Monday, January 06, 2025

The E.W. Scripps Company (NASDAQ: SSP) is a diversified media company focused on creating a better-informed world. As one of the nation’s largest local TV broadcasters, Scripps serves communities with quality, objective local journalism and operates a portfolio of 61 stations in 41 markets. The Scripps Networks reach nearly every American through the national news outlets Court TV and Newsy and popular entertainment brands ION, Bounce, Defy TV, Grit, ION Mystery, Laff and TrueReal. Scripps is the nation’s largest holder of broadcast spectrum. Scripps runs an award-winning investigative reporting newsroom in Washington, D.C., and is the longtime steward of the Scripps National Spelling Bee. Founded in 1878, Scripps has held for decades to the motto, “Give light and the people will find their own way.”
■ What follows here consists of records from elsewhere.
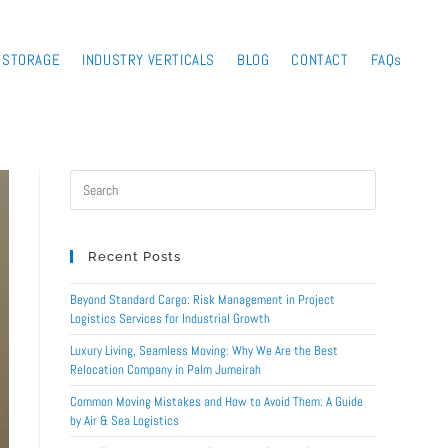
STORAGE
INDUSTRY VERTICALS
BLOG
CONTACT
FAQs
Recent Posts
Beyond Standard Cargo: Risk Management in Project
Logistics Services for Industrial Growth
Luxury Living, Seamless Moving: Why We Are the Best
Relocation Company in Palm Jumeirah
Common Moving Mistakes and How to Avoid Them: A Guide
by Air & Sea Logistics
Michael Kupinski, Director of Research, Equity Research Analyst, Digital, Media & Technology , Noble Capital Markets, Inc.

Jacob Mutchler, Research Associate, Noble Capital Markets, Inc.

Refer to the full report for the price target, fundamental analysis, and rating.

Asset Sale. On December 30, the company completed the sale of its San Diego Tower sites to K2 Towers for $20 million and entered into tower space leases with the buyer for $1 million annually. We view the sale as a favorable step toward the company’s asset monetization strategy. The proceeds from the sales is expected to be used to pare down debt.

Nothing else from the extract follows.